Creating new users fails when Delegated LDAP is configured with Stash
In a Stash instance with "Delegated LDAP" configured and first on the User Directory list (before the Internal Directory), when trying to create a new user from the Administration -> Users page the following scenarios can be observed:
1) If you checked the box for "Email a link to the user to set their password" and provided an email address, following link and attempting to set the password fails. An error banner shows:
Could not update password for <user>
2) If you uncheck the box for "Email a link to the user to set their password" and then provide a password, you're able to successfully create a user. However, you're unable to log in as that user with that username/password combination. You get an error banner:
Invalid username or password.
3) If you look up the user as an
administrator, click the "change password" button and enter a new password, you get an error banner with a message:
Could not update password for <username>
4) User creation through LDAP works fine.
There is no actual problem here if that is your scenario - it is working as intended. The RFC 2307 OpenLDAP configuration you are using is read-only - as it says in the name: "OpenLDAP (Read-Only Posix Schema)". The ability to add users with this configuration is a bit ugly, given its "read-only" nature.
In the delegated authentication case, specifically if you don't have "Copy User on Login" checked, you need to manually add the user to Stash first and then they can use delegated authentication to login. It is assumed that a matching user will be found in LDAP for the user you just created, and their credentials will be drawn from the external directory to allow them to authenticate. Sometimes even in the case of using "Copy User on Login" administrators may wish to create the user in Stash first (for example, so that they can specify groups for that user).

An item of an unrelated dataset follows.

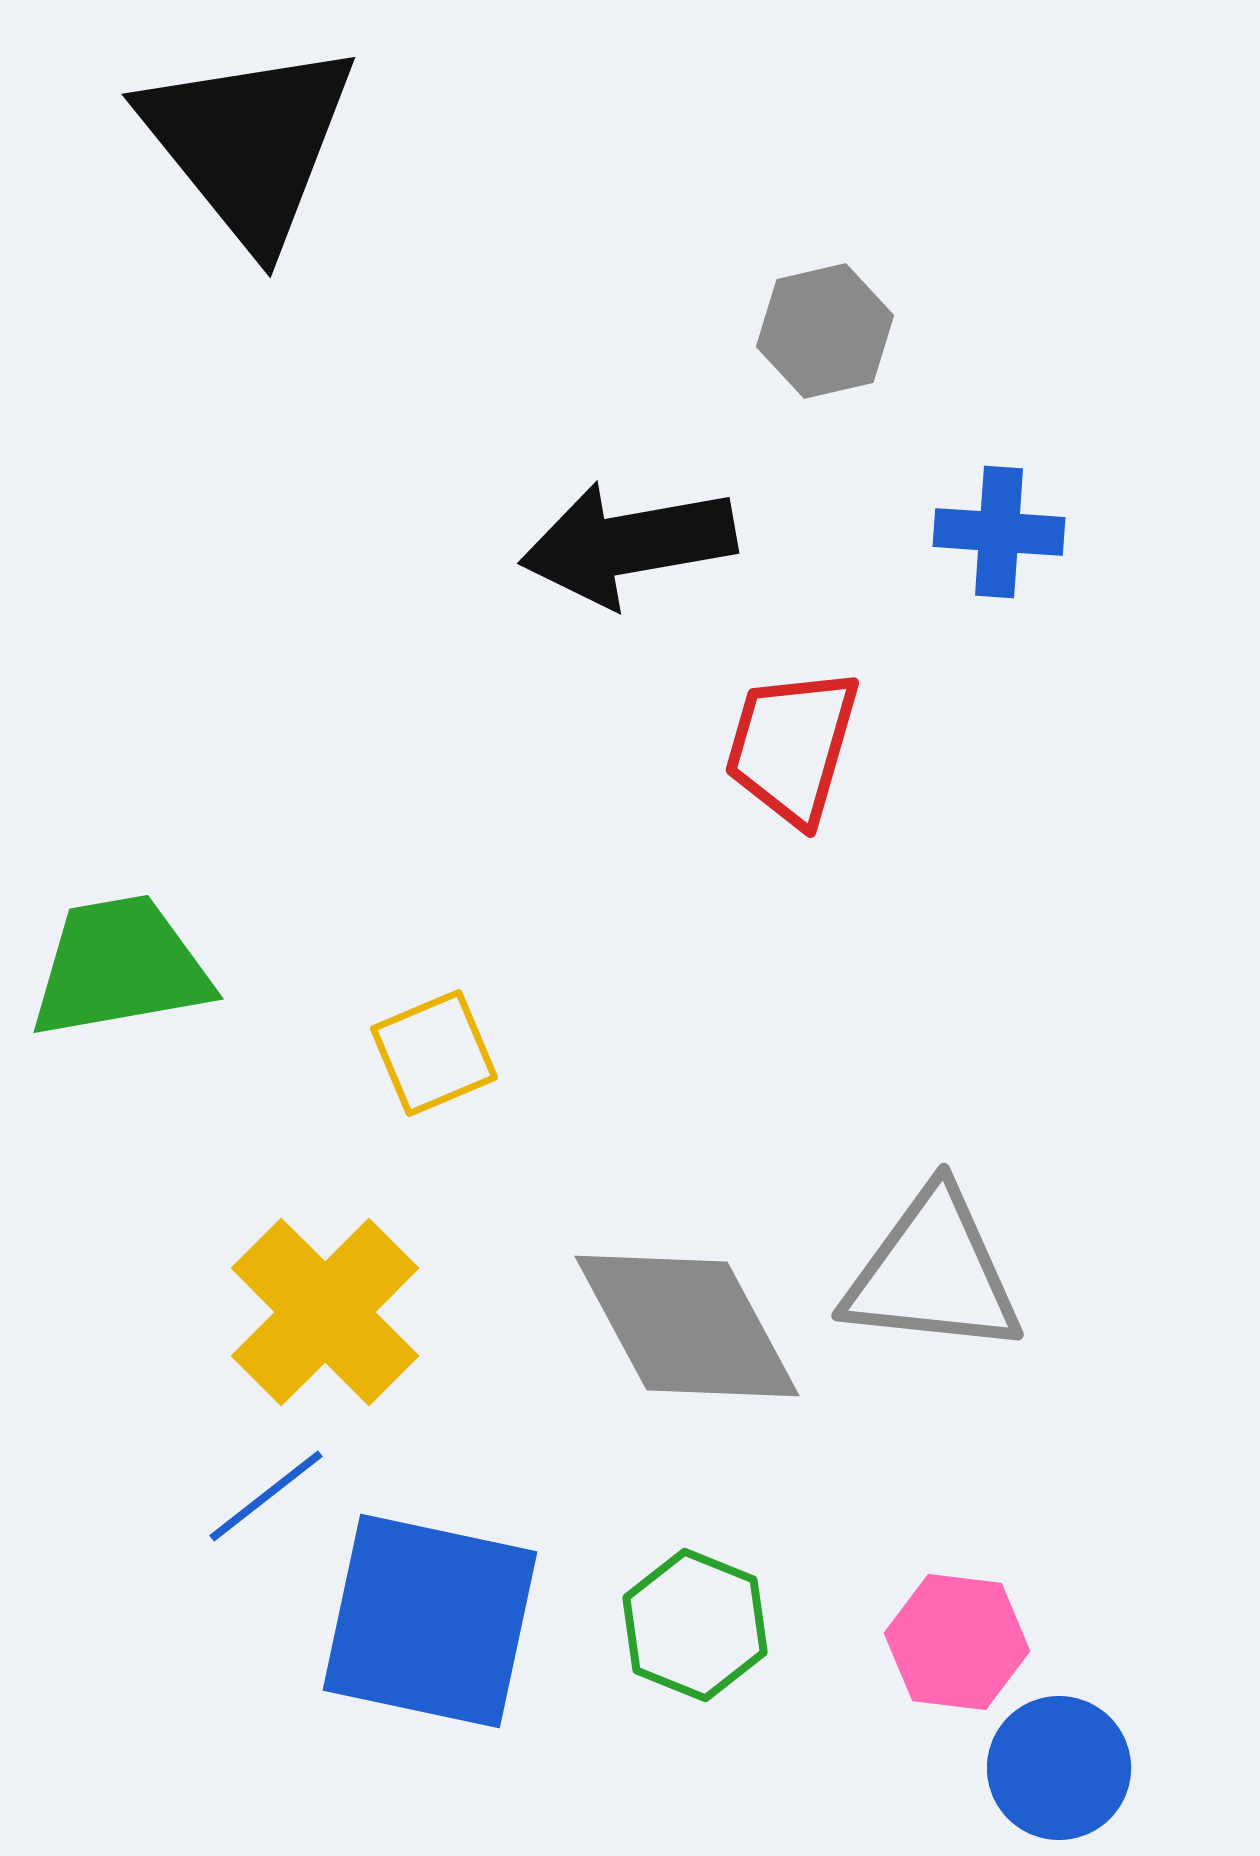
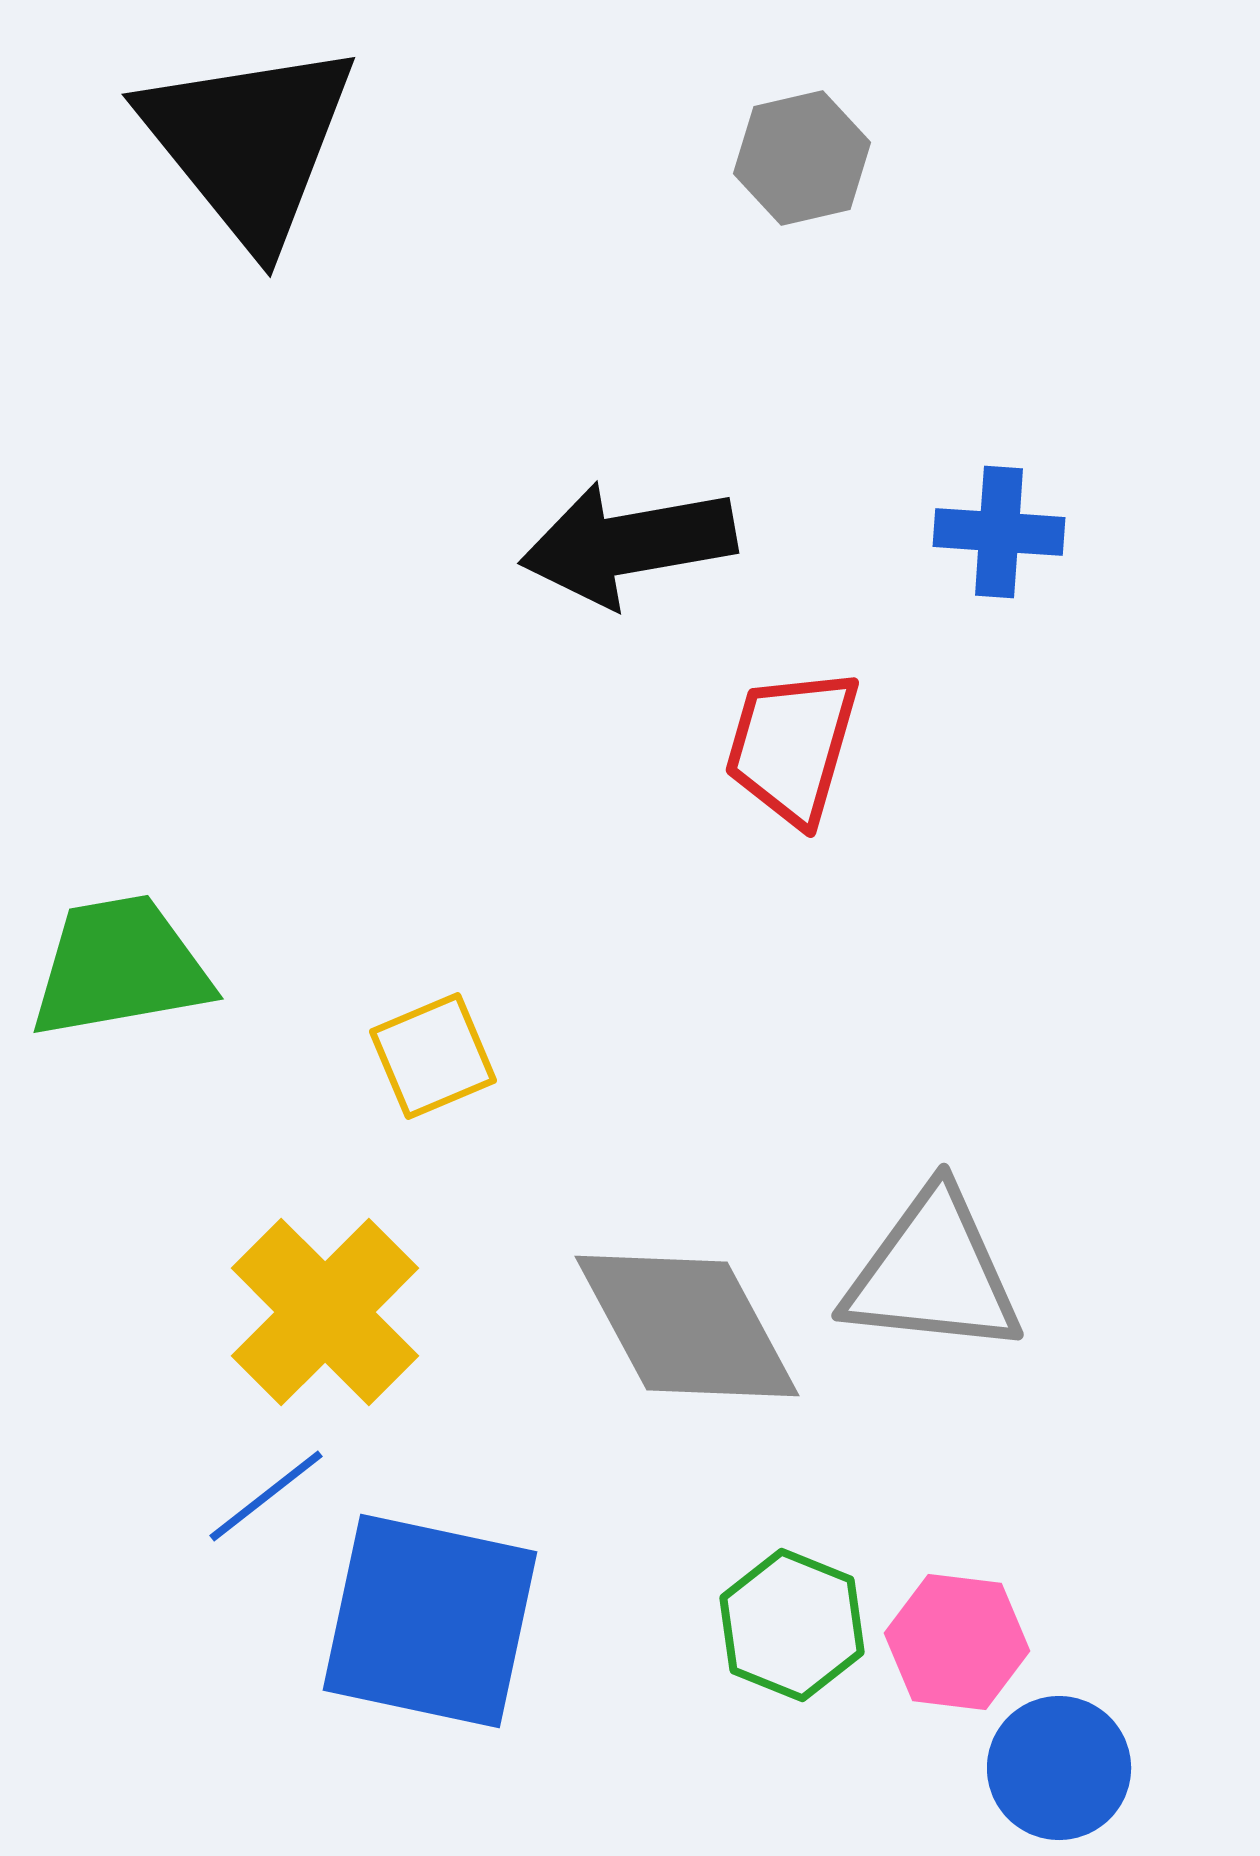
gray hexagon: moved 23 px left, 173 px up
yellow square: moved 1 px left, 3 px down
green hexagon: moved 97 px right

The functionality explained above results in the following symptoms:
- When you e-mail the new user they can't set their password – the credentials are read-only because they are never used.

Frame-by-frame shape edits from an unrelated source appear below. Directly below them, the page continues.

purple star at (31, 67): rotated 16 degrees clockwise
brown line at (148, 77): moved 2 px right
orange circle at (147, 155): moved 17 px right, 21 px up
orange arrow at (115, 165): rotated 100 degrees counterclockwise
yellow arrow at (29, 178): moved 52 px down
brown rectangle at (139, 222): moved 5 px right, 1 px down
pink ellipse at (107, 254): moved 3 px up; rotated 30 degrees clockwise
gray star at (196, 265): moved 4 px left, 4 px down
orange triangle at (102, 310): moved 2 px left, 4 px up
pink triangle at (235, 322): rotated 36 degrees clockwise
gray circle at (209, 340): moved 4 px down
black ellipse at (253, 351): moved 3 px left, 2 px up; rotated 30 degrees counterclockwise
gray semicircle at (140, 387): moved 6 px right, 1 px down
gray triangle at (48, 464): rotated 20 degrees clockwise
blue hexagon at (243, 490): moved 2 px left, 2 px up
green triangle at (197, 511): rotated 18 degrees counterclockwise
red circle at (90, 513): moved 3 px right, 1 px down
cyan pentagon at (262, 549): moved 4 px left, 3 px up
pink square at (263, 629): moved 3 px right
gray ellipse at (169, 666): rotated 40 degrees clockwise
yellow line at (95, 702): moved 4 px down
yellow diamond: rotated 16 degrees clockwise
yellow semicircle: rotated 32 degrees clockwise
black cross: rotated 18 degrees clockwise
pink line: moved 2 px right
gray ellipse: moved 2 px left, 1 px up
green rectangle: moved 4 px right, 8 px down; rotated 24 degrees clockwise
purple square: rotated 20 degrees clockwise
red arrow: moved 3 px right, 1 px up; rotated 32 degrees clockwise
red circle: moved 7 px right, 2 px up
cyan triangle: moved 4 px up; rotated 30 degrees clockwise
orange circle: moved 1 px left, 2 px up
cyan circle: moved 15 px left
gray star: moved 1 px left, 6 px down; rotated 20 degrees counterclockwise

- When you create the user with an explicit password you can't update it.
- When you try to authenticate as that user you can't – the password defined in Stash doesn't exist in LDAP so the delegated authentication fails.
If you want to be able to create local users with Stash handling the authentication internally, you can move "Stash Internal Directory" above "Delegated LDAP Authentication" on the "User Directories" screen. When manually creating users, users are created in the first listed directory that allows it. That means if you change the order users will be created in "Stash Internal Directory" instead. In that directory users are allowed to change their password.